> _DATA TO EXAMINE_
# # # #

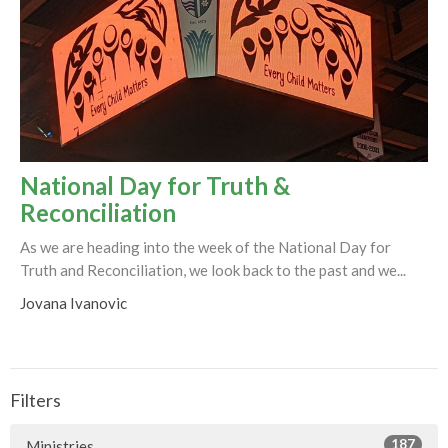
National Day for Truth &
Reconciliation
As we are heading into the week of the National Day for
Truth and Reconciliation, we look back to the past and we...
Jovana Ivanovic
Filters
187
Ministries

# # # #

> _WHAT YOU ARE ASKED TO DO_
Copy all the entries above exactly as they stand, except for the pictures.

> _RESPONSE TO THE EXERCISE_
National Day for Truth &
Reconciliation
As we are heading into the week of the National Day for
Truth and Reconciliation, we look back to the past and we...
Jovana Ivanovic
Filters
187
Ministries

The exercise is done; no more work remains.